Route 66: un libro fatto di asfalto a cielo aperto

Il giorno di partenza lo scegli tu… Quello di arrivo è in balìa di eventi e incontri. La Route 66 è piena di vita che merita di essere raccontata.

La Route 66

«Cos’è quella sensazione che si prova quando ci si allontana in macchina dalle persone e le si vede recedere nella pianura fino a diventare macchioline e disperdersi? È il mondo troppo grande che ci sovrasta, è l’addio. Ma intanto ci si proietta in avanti verso una nuova folle avventura sotto il cielo».
Era il 1951 e un 29enne di nome Jack Kerouac cominciò la stesura del suo libro più famoso, terminato in tre settimane: On the Road.
Manifesto della Beat Generation e uno dei libri più amati e letti al mondo. 

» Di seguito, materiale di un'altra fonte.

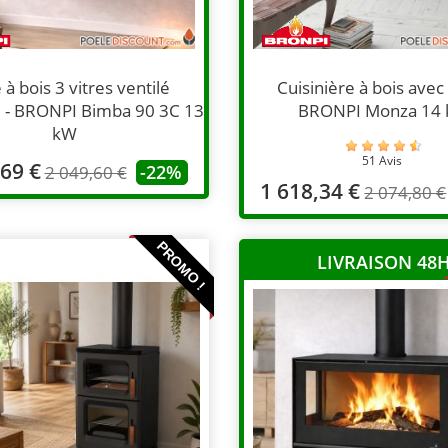
 à bois 3 vitres ventilé
Cuisinière à bois avec 
 - BRONPI Bimba 90 3C 13
BRONPI Monza 14
kW
51 Avis
,69 €
-22%
2 049,60 €
1 618,34 €
2 074,80 €
PROMO !
LIVRAISON 48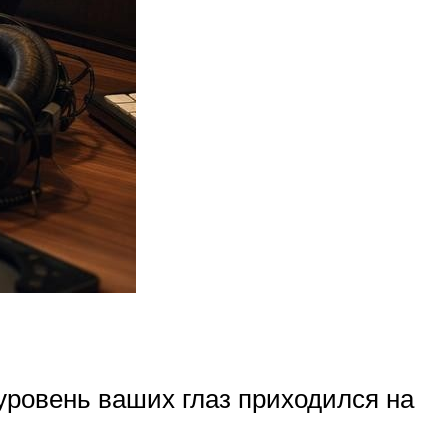
уровень ваших глаз приходился на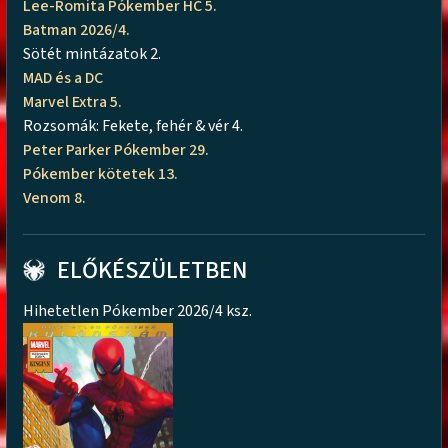
Lee-Romita Pókember HC 5.
Batman 2026/4.
Sötét mintázatok 2.
MAD és a DC
Marvel Extra 5.
Rozsomák: Fekete, fehér & vér 4.
Peter Parker Pókember 29.
Pókember kötetek 13.
Venom 8.
ELŐKÉSZÜLETBEN
Hihetetlen Pókember 2026/4 ksz.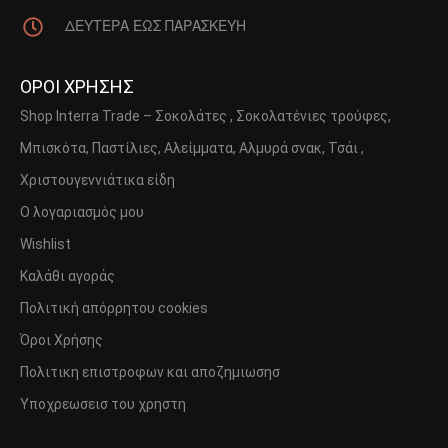
ΔΕΥΤΕΡΑ ΕΩΣ ΠΑΡΑΣΚΕΥΗ
ΟΡΟΙ ΧΡΗΣΗΣ
Shop Interra Trade – Σοκολάτες , Σοκολατένιες τρούφες,
Μπισκότα, Παστίλιες, Αλείμματα, Αλμυρά σνακ, Τσάι ,
Χριστουγεννιάτικα είδη
Ο λογαριασμός μου
Wishlist
Καλάθι αγοράς
Πολιτική απόρρητου cookies
Όροι Χρήσης
Πολιτικη επιστροφων και αποζημιωσησ
Υποχρεωσεισ του χρηστη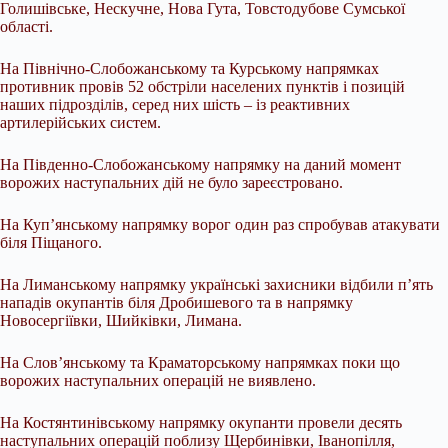
Голишівське, Нескучне, Нова Гута, Товстодубове Сумської
області.
На Північно-Слобожанському та Курському напрямках
противник провів 52 обстріли населених пунктів і позицій
наших підрозділів, серед них шість – із реактивних
артилерійських систем.
На Південно-Слобожанському напрямку на даний момент
ворожих наступальних дій не було зареєстровано.
На Куп’янському напрямку ворог один раз спробував атакувати
біля Піщаного.
На Лиманському напрямку українські захисники відбили п’ять
нападів окупантів біля Дробишевого та в напрямку
Новосергіївки, Шийківки, Лимана.
На Слов’янському та Краматорському напрямках поки що
ворожих наступальних операцій не виявлено.
На Костянтинівському напрямку окупанти провели десять
наступальних операцій поблизу Щербинівки, Іванопілля,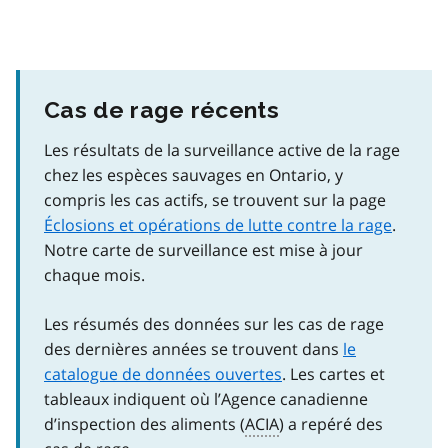
Cas de rage récents
Les résultats de la surveillance active de la rage
chez les espèces sauvages en Ontario, y
compris les cas actifs, se trouvent sur la page
Éclosions et opérations de lutte contre la rage
.
Notre carte de surveillance est mise à jour
chaque mois.
Les résumés des données sur les cas de rage
des dernières années se trouvent dans
le
catalogue de données ouvertes
. Les cartes et
tableaux indiquent où l’Agence canadienne
d’inspection des aliments (
ACIA
) a repéré des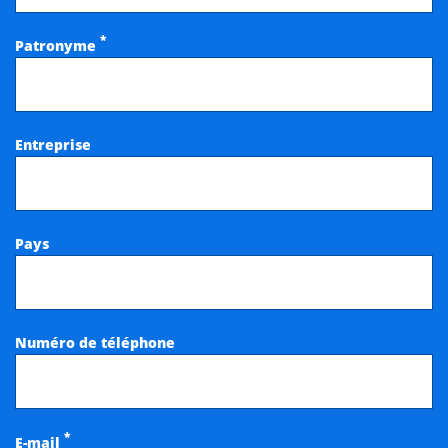
*
Patronyme
Entreprise
Pays
Numéro de téléphone
*
E-mail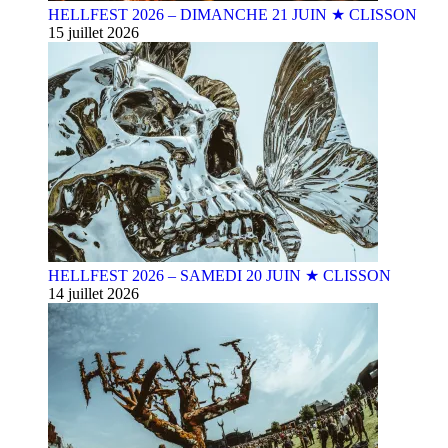
HELLFEST 2026 – DIMANCHE 21 JUIN ★ CLISSON
15 juillet 2026
HELLFEST 2026 – SAMEDI 20 JUIN ★ CLISSON
14 juillet 2026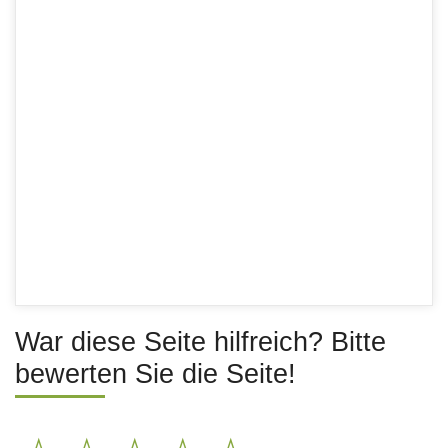
War diese Seite hilfreich? Bitte
bewerten Sie die Seite!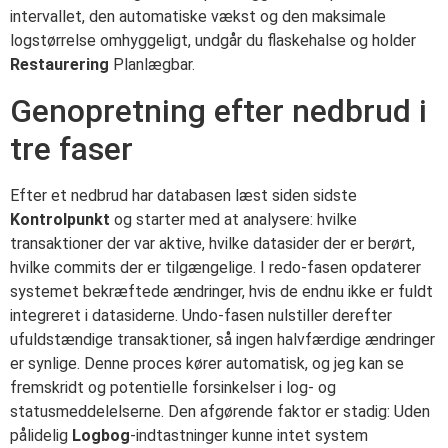
intervallet, den automatiske vækst og den maksimale
logstørrelse omhyggeligt, undgår du flaskehalse og holder
Restaurering
Planlægbar.
Genopretning efter nedbrud i
tre faser
Efter et nedbrud har databasen læst siden sidste
Kontrolpunkt
og starter med at analysere: hvilke
transaktioner der var aktive, hvilke datasider der er berørt,
hvilke commits der er tilgængelige. I redo-fasen opdaterer
systemet bekræftede ændringer, hvis de endnu ikke er fuldt
integreret i datasiderne. Undo-fasen nulstiller derefter
ufuldstændige transaktioner, så ingen halvfærdige ændringer
er synlige. Denne proces kører automatisk, og jeg kan se
fremskridt og potentielle forsinkelser i log- og
statusmeddelelserne. Den afgørende faktor er stadig: Uden
pålidelig
Logbog
-indtastninger kunne intet system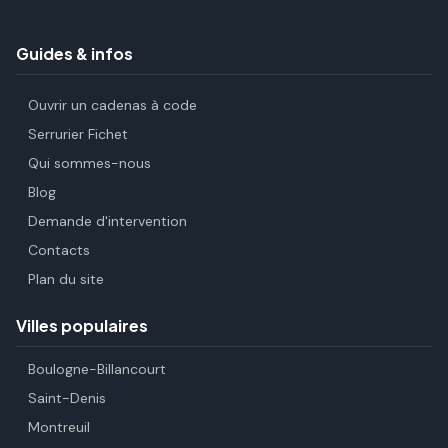
Guides & infos
Ouvrir un cadenas à code
Serrurier Fichet
Qui sommes-nous
Blog
Demande d'intervention
Contacts
Plan du site
Villes populaires
Boulogne-Billancourt
Saint-Denis
Montreuil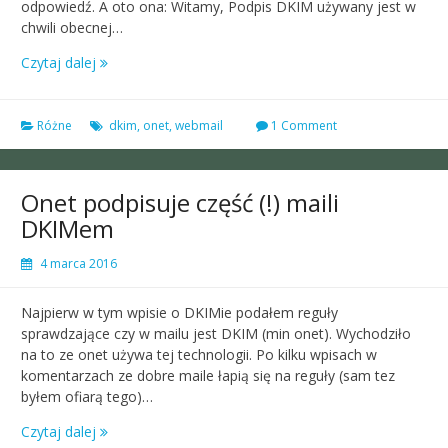
odpowiedź. A oto ona: Witamy, Podpis DKIM używany jest w
chwili obecnej…
Czytaj dalej
Różne
dkim
,
onet
,
webmail
1 Comment
Onet podpisuje część (!) maili
DKIMem
4 marca 2016
Najpierw w tym wpisie o DKIMie podałem reguły
sprawdzające czy w mailu jest DKIM (min onet). Wychodziło
na to ze onet używa tej technologii. Po kilku wpisach w
komentarzach ze dobre maile łapią się na reguły (sam tez
byłem ofiarą tego)…
Czytaj dalej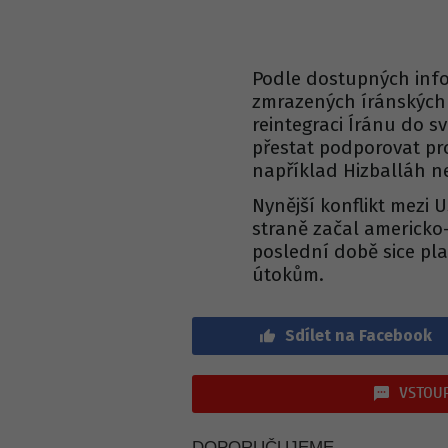
Podle dostupných info
zmrazených íránských 
reintegraci Íránu do s
přestat podporovat pr
například Hizballáh 
Nynější konflikt mezi
straně začal americko-
poslední době sice pla
útokům.
Sdílet na Facebook
VSTOUP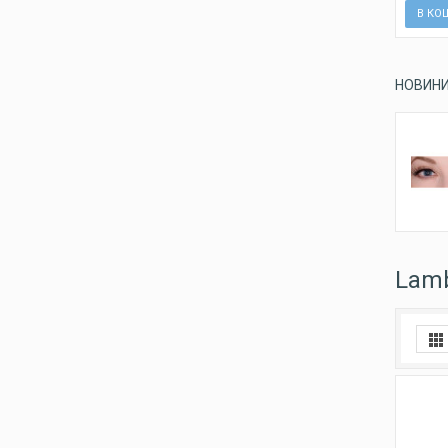
В КО
НОВИН
Lamb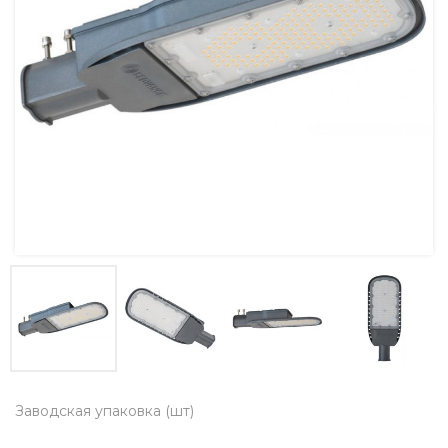
Заводская упаковка (шт)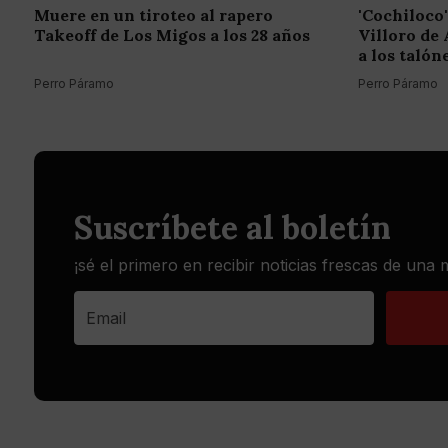
Muere en un tiroteo al rapero
'Cochiloco'
Takeoff de Los Migos a los 28 años
Villoro de 
a los talón
Perro Páramo
Perro Páramo
Suscríbete al boletín
¡sé el primero en recibir noticias frescas de una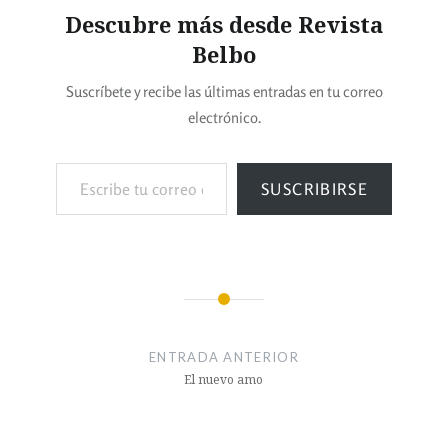
Descubre más desde Revista
Belbo
Suscríbete y recibe las últimas entradas en tu correo
electrónico.
SUSCRIBIRSE
ENTRADA ANTERIOR
El nuevo amo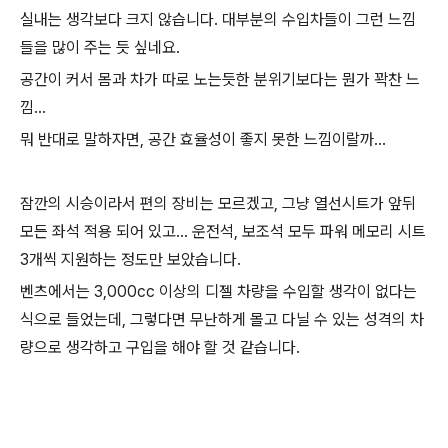
실내는 생각보다 크지 않습니다. 대부분의 수입차들이 그런 느낌
들을 많이 주는 듯 싶네요.
공간이 커서 몸과 차가 따로 노는듯한 분위기보다는 뭔가 꽉찬 느
낌...
뭐 반대로 말하자면, 공간 효율성이 좋지 못한 느낌이랄까...
잠깐의 시승이라서 편의 장비는 모르겠고, 그냥 열선시트가 앞뒤
모든 좌석 적용 되어 있고... 운전석, 보조석 모두 파워 메모리 시트
3개씩 지원하는 정도만 보았습니다.
벤츠에서는 3,000cc 이상의 디젤 차량을 수입할 생각이 없다는
식으로 들었는데, 그렇다면 무난하게 몰고 다닐 수 있는 성격의 차
량으로 생각하고 구입을 해야 할 것 같습니다.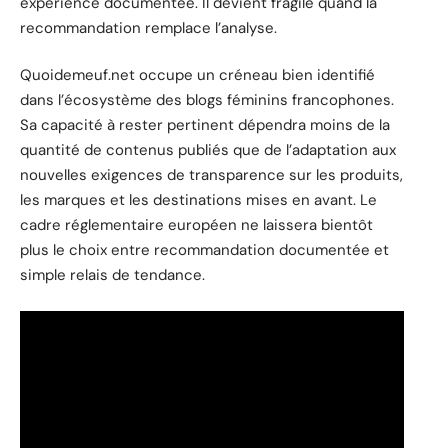
expérience documentée. Il devient fragile quand la
recommandation remplace l’analyse.
Quoidemeuf.net occupe un créneau bien identifié
dans l’écosystème des blogs féminins francophones.
Sa capacité à rester pertinent dépendra moins de la
quantité de contenus publiés que de l’adaptation aux
nouvelles exigences de transparence sur les produits,
les marques et les destinations mises en avant. Le
cadre réglementaire européen ne laissera bientôt
plus le choix entre recommandation documentée et
simple relais de tendance.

Gli interni di una vecchia automobile in corsa sulla strada

Anche se non si ambienta precisamente sulla Route 66, On the Road ha raccontato comunque un mondo invisibile agli occhi dei più nella loro quotidianità: il mondo della strada.

Insomma una macchina che sfreccia, luce bruciante, odore di sigarette e sicuramente alcol su una strada che attraversa l’America

Il numero di storie è, probabilmente, direttamente proporzionale alla lunghezza della Route: 2448 miglia, circa 4000 km.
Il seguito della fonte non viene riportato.